→ **What to work on**
The listing below should be written out exactly; please include all of it.

→ **The data**
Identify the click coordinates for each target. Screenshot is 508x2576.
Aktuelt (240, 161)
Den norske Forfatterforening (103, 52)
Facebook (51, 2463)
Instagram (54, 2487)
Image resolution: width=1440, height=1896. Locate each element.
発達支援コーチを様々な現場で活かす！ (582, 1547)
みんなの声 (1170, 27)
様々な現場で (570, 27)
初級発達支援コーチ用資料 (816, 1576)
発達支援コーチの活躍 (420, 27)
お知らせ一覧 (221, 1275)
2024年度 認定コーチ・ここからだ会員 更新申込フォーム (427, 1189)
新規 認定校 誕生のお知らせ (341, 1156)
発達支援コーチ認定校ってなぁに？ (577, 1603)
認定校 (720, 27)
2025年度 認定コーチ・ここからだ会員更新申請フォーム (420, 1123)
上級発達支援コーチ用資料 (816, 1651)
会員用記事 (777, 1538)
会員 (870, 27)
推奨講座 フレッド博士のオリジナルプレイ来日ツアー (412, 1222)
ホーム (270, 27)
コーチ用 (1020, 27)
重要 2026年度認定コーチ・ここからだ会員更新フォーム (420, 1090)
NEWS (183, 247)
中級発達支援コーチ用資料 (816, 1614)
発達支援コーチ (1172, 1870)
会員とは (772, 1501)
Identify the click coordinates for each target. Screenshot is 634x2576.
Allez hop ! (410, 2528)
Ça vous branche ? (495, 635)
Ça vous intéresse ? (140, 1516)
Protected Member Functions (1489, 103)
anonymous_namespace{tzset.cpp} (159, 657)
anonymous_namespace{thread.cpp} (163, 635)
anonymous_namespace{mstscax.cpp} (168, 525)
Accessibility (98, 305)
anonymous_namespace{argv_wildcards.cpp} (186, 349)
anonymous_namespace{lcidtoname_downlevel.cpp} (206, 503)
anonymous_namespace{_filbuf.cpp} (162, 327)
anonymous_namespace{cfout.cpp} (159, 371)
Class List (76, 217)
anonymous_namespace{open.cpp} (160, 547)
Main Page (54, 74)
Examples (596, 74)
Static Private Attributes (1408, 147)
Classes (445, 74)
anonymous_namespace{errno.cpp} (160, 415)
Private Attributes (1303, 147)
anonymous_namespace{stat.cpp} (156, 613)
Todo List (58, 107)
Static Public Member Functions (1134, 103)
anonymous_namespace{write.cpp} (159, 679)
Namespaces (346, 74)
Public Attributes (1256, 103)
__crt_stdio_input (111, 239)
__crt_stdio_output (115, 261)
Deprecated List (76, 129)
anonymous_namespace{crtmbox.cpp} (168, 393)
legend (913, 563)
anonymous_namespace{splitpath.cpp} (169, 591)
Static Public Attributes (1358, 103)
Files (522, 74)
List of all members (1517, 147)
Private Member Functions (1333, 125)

→ **Response to this exercise**
Identify the click coordinates for each target. Screenshot is 508x2576.
Aktuelt (240, 161)
Den norske Forfatterforening (103, 52)
Facebook (51, 2463)
Instagram (54, 2487)
Image resolution: width=1440, height=1896. Locate each element.
発達支援コーチを様々な現場で活かす！ (582, 1547)
みんなの声 (1170, 27)
様々な現場で (570, 27)
初級発達支援コーチ用資料 (816, 1576)
発達支援コーチの活躍 (420, 27)
お知らせ一覧 (221, 1275)
2024年度 認定コーチ・ここからだ会員 更新申込フォーム (427, 1189)
新規 認定校 誕生のお知らせ (341, 1156)
発達支援コーチ認定校ってなぁに？ (577, 1603)
認定校 (720, 27)
2025年度 認定コーチ・ここからだ会員更新申請フォーム (420, 1123)
上級発達支援コーチ用資料 (816, 1651)
会員用記事 (777, 1538)
会員 (870, 27)
推奨講座 フレッド博士のオリジナルプレイ来日ツアー (412, 1222)
ホーム (270, 27)
コーチ用 (1020, 27)
重要 2026年度認定コーチ・ここからだ会員更新フォーム (420, 1090)
NEWS (183, 247)
中級発達支援コーチ用資料 (816, 1614)
発達支援コーチ (1172, 1870)
会員とは (772, 1501)
Identify the click coordinates for each target. Screenshot is 634x2576.
Allez hop ! (410, 2528)
Ça vous branche ? (495, 635)
Ça vous intéresse ? (140, 1516)
Protected Member Functions (1489, 103)
anonymous_namespace{tzset.cpp} (159, 657)
anonymous_namespace{thread.cpp} (163, 635)
anonymous_namespace{mstscax.cpp} (168, 525)
Accessibility (98, 305)
anonymous_namespace{argv_wildcards.cpp} (186, 349)
anonymous_namespace{lcidtoname_downlevel.cpp} (206, 503)
anonymous_namespace{_filbuf.cpp} (162, 327)
anonymous_namespace{cfout.cpp} (159, 371)
Class List (76, 217)
anonymous_namespace{open.cpp} (160, 547)
Main Page (54, 74)
Examples (596, 74)
Static Private Attributes (1408, 147)
Classes (445, 74)
anonymous_namespace{errno.cpp} (160, 415)
Private Attributes (1303, 147)
anonymous_namespace{stat.cpp} (156, 613)
Todo List (58, 107)
Static Public Member Functions (1134, 103)
anonymous_namespace{write.cpp} (159, 679)
Namespaces (346, 74)
Public Attributes (1256, 103)
__crt_stdio_input (111, 239)
__crt_stdio_output (115, 261)
Deprecated List (76, 129)
anonymous_namespace{crtmbox.cpp} (168, 393)
legend (913, 563)
anonymous_namespace{splitpath.cpp} (169, 591)
Static Public Attributes (1358, 103)
Files (522, 74)
List of all members (1517, 147)
Private Member Functions (1333, 125)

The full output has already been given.